Granola is a type of cold cereal made from rolled oats and an assortment of other ingredients. It was originally a trade name, during the health food craze of the 1800s, when the product was originally developed. Many companies make granola, usually selling it with a health food focus, and most markets stock numerous varieties. In addition to packaged products, consumers can also usually find it in bulk form, and they can also make it at home.
While rolled oats are the core of granola, they are far from the only ingredient. Other grains may be used as well for additional texture and nutrition, and dried fruit is a common ingredient as well. Seeds and nuts may be added as well to elevate the protein level of the granola and change the flavor profile, and it may be sweetened with the addition of ingredients like honey, molasses, sugar, or agave nectar. Individual formulations vary quite widely, with some producers even eschewing the traditional oats.
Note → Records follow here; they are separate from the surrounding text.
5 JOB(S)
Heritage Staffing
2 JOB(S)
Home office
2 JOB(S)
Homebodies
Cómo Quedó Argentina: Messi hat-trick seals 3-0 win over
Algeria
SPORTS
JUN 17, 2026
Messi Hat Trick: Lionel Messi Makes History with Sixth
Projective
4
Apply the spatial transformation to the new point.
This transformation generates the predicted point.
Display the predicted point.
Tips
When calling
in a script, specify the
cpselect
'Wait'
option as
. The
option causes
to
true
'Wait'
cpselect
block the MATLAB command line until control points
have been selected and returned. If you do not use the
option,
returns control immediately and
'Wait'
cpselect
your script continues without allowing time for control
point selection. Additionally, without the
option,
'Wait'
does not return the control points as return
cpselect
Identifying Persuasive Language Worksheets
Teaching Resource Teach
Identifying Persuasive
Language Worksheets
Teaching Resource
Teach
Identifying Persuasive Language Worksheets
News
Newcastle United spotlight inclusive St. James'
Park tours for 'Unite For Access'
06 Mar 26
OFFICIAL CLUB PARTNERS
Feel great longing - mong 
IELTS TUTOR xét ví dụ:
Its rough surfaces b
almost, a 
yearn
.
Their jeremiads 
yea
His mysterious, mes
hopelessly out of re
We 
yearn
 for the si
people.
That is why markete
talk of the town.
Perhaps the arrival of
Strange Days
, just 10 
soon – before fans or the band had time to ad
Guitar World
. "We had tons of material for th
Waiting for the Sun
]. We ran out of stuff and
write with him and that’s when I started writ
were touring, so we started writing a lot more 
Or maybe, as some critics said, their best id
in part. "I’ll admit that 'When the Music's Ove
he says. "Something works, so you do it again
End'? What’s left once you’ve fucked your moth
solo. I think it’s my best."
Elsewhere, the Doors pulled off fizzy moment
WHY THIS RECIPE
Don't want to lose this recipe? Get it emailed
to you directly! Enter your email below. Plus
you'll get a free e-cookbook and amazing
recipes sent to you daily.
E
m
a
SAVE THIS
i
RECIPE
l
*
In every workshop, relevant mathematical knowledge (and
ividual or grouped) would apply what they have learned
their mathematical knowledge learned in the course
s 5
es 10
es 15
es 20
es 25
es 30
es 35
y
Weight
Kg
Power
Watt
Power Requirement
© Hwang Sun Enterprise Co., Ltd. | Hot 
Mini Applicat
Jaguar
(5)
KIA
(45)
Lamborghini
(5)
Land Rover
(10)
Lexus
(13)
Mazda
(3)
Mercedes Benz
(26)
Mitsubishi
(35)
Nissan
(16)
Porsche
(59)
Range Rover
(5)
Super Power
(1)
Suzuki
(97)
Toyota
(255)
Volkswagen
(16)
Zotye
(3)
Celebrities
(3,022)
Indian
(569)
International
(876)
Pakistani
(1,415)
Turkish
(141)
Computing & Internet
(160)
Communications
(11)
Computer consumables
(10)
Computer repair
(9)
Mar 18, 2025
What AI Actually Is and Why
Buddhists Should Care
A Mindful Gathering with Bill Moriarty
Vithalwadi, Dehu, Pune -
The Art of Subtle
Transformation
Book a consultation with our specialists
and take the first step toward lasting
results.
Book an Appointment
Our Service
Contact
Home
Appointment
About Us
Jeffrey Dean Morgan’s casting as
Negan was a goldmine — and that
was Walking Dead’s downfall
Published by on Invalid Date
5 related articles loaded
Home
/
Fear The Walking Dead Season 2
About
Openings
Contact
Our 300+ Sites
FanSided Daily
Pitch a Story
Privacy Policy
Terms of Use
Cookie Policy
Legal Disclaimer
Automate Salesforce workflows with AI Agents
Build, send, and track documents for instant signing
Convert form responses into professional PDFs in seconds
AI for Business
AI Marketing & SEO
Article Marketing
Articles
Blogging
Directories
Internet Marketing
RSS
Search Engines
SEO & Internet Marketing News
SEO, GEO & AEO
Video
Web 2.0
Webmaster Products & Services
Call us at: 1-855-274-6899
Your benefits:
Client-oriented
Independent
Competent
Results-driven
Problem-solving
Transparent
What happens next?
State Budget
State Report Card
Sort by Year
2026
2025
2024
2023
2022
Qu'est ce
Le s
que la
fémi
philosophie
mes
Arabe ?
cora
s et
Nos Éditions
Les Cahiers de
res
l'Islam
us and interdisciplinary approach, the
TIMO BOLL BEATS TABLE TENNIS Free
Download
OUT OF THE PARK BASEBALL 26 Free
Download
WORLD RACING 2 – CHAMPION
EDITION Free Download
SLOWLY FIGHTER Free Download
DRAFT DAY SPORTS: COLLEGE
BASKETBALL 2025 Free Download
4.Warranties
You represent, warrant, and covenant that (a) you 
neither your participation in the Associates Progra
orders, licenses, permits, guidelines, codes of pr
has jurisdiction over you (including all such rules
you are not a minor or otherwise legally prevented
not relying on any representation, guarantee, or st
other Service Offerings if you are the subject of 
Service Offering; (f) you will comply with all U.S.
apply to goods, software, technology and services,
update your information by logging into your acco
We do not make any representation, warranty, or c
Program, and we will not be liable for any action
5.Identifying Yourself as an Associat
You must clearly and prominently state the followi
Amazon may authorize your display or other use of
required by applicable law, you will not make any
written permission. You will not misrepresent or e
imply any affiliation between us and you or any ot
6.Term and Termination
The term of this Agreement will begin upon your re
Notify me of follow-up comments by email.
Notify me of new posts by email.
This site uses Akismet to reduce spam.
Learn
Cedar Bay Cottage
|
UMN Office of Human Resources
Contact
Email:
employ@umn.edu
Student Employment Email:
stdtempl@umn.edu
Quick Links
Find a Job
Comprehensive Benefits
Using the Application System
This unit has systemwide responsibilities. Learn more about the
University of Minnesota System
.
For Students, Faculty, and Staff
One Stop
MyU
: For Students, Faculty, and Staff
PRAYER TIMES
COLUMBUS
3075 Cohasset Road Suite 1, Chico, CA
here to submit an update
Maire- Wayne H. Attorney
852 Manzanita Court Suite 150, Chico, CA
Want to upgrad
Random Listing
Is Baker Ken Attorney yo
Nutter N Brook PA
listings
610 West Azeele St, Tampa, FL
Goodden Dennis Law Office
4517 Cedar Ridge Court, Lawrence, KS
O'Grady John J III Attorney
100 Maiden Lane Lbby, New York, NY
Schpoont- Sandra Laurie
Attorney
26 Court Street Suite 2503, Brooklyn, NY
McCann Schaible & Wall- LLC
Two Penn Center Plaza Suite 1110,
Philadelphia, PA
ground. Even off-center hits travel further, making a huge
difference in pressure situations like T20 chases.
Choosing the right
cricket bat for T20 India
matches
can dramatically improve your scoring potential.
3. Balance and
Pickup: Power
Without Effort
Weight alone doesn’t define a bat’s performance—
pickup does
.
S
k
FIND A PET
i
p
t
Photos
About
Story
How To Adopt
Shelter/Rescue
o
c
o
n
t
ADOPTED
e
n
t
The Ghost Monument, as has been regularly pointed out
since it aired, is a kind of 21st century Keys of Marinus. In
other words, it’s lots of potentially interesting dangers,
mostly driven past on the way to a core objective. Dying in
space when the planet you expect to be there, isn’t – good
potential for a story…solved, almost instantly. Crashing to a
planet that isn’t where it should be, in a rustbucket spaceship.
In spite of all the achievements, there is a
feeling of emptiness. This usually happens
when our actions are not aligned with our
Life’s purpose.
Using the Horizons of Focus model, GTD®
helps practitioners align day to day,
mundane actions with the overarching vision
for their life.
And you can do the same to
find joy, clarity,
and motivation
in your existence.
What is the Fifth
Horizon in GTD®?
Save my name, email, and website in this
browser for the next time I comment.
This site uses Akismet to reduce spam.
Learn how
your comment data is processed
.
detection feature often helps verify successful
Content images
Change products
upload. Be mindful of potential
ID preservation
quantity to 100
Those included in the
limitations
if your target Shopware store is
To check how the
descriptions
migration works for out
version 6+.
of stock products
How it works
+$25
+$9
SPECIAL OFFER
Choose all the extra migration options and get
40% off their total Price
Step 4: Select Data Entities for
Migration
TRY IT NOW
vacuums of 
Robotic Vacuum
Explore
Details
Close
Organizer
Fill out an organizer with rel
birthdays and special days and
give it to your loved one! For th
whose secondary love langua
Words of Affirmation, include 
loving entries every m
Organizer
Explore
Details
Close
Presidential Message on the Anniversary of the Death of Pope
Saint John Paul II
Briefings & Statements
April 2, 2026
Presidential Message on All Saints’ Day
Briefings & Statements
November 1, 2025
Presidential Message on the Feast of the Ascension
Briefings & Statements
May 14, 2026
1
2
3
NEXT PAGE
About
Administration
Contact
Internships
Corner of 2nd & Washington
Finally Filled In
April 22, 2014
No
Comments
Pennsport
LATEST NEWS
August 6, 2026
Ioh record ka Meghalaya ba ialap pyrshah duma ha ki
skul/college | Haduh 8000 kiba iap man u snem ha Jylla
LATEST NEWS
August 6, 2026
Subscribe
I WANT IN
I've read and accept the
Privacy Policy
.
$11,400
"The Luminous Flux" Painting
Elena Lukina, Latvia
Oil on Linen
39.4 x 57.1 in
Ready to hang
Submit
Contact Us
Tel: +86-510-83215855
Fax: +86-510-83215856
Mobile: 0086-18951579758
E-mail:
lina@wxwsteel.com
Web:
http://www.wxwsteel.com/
These ingredients are toasted so that they are crispy, and stirred frequently so that they do not stick together. Some clumping usually naturally occurs, but these clumps are not allowed to get very large. After toasting and cooling, the granola is packed in airtight containers so that it will not become soggy or stale. It is an excellent idea to use an airtight container at home, as well, unless the granola is going to be consumed quickly.
Some people eat granola as a breakfast food, either plain or sprinkled on top of fresh fruit, yogurt, or milk. When made as a health food, it can be an excellent breakfast, since it usually contains a good balance of nutrients and protein to start the day. Others may use it as a quick snack food, since it often elevates energy levels. Hikers and campers tend to be particularly fond of granola, since it packs very well.
In addition to being available in loose form like a cereal, granola is also compressed into bars. Granola bars may not be as heavily toasted as true granola, since they would become hard and unwieldy if they were. Some companies actually make their bars quite soft, so that they are chewy rather than crunchy. Granola bars can also be highly unhealthy, as many producers like to add ingredients such as corn syrup, chocolate, or other sweet, high-calorie fillers. If health is a concern, loose varieties are often a better choice.